Malam ini seorang DJ kenamaan akan tampil di klub malam itu sekaligus untuk pembuatan video tari dan film karya seorang sutradara muda. Arion Konstantine adalah bintang utamanya berpasangan dengan si balerina dan penari kontemporer, Azalea Alexander alias Izzy.
"Mereka jadi syuting di sini?" tanya Ares begitu masuk dan melihat antrian banyak orang menjadi tamu DJ terkenal itu.
"Ya, gue minta buat dipake di sini aja! Toh Arion dan Izzy lebih nyaman di sini!" jawab Rei memantau dari atas railing di lantai dua. Ares tersenyum saat melihat kedekatan Izzy dan Arion yang membius semua mata. Izzy dan Arion sama-sama penari profesional. Arion bahkan sudah memiliki studio tari sendiri dan masih aktif mengikuti kompetisi.
"Mereka pacaran ya?" tanya Ares pada Rei yang memandang sambil tersenyum tipis pada kerumunan di bawahnya.
"Siapa?" Ares menunjuk pada Arion dan Izzy yang menari cukup panas dengan base musik hip hop latin.
"Kayaknya. Gue rasa mereka saling suka, mungkin gak berani buat ngomong!" Ares menaikkan alisnya lagi dan mengangguk. Mata Rei lantas menangkap sosok seorang wanita berambut coklat yang terus menatapnya dari bawah dengan pandangan menggoda.

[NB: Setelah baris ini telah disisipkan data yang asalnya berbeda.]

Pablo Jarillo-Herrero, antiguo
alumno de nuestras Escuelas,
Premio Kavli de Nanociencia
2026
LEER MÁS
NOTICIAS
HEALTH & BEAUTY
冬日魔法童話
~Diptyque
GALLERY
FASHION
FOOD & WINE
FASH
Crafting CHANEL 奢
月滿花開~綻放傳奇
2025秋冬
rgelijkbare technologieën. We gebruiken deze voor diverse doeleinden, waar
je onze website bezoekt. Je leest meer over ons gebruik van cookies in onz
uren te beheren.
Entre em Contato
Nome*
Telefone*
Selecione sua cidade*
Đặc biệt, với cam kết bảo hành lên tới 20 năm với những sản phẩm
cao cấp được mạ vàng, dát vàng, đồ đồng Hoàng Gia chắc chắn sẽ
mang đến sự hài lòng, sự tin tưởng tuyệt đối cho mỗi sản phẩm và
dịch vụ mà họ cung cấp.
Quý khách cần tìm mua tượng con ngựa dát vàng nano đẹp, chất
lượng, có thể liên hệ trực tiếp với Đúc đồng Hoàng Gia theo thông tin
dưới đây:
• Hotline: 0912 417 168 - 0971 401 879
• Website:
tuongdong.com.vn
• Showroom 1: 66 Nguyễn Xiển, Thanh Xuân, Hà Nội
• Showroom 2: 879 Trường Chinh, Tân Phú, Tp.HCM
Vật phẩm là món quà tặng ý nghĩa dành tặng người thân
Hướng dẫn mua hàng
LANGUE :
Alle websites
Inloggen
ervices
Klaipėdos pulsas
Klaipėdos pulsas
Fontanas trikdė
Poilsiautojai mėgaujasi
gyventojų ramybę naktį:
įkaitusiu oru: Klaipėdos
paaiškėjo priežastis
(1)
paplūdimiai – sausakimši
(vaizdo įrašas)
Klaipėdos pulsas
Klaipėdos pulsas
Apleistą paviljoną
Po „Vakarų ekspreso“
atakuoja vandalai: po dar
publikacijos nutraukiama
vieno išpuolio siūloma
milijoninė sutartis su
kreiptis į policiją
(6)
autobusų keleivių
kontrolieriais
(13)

Ujung bibir Rei lantas naik dan ia berjalan ke arah tangga sampai wanita itu pun naik dan menghampirinya. Hanya butuh satu modal senyuman manis dan wanita itu mau diajak menemani Rei untuk minum. Ares yang melihat sahabatnya kemudian masuk ke ruang VIP berdua dengan seorang wanita, hanya tersenyum saja. Terlebih setelahnya dua orang gadis menghampirinya bersamaan.
"Kalian cantik," puji Ares dengan senyuman nakal.
CRAWFORD
Honey baru keluar dari kamarnya setelah dua hari mengurung diri. Ia tak mengangkat telepon dari siapa pun sama sekali, termasuk Angelica dan terlebih dari Josh. Satu-satunya orang yang berhasil bicara dengan Honey adalah Axel dan itu terjadi setelah makan malam. Ayah mereka Abraham sedang keluar, ia pergi ke rumah kepala polisi ingin berkonsultasi masalah Honey.
"Kamu benar tak tahu siapa pria itu?" tanya Axel dengan lembut dan Honey menggeleng lemah. Axel melingkarkan sebelah tangannya ke punggung Honey dan menariknya untuk mencium sisi kepalanya.
"Aku akan selalu menemanimu. Tapi kita punya masalah lain." Honey menoleh pada Axel dengan pipi sembab karena terus menangis. Axel memandang Honey dan menghela napasnya.
"Aku harus ke New York untuk magang di perusahaan label rekaman Skylar." Honey mengernyitkan keningnya menatap Axel.
"Kamu bilang kamu ..."
"Iya aku tahu, tapi Daddy bilang aku harus menghadapi ketakutanku sendiri," potong Axel dengan nada rendah.
"Aku tidak boleh jadi penakut, aku seorang laki-laki, Honey." Honey sedikit tersenyum pada adiknya dan mengangguk.
"Kalau begitu selamat untukmu. Aku rasa aku akan dikeluarkan dari kampus," tukas Honey membalas,
"Kenapa?"
"Lihat saja aku. Aku sekarang hamil dan tidak bisa menemukan tempat magang. Tak ada yang mau menerimaku!" lirih Honey sembari memilin jemarinya.
"Jangan begitu, kamu bisa melamar menjadi sekretaris atau asisten ... entahlah ... apa saja!" sahut Axel kemudian. Honey masih diam saja dan Axel terus mengelus pundaknya.
"Apa kamu akan bisa hidup di New York?" tanya Honey lagi. Axel menggelengkan kepalanya.
"Aku tidak tahu rasanya hidup sendiri tanpamu, Honey. Tapi kamu harus di sini dan mencari tempat magang ..."
"Itu dia ..." Honey tiba-tiba memotong Axel dan membuatnya berpaling sambil mengangkat kedua alisnya bersamaan.
"Apa?" Honey menyampingkan dirinya menghadap Axel lagi.
"Bagaimana jika aku ikut kamu ke New York?"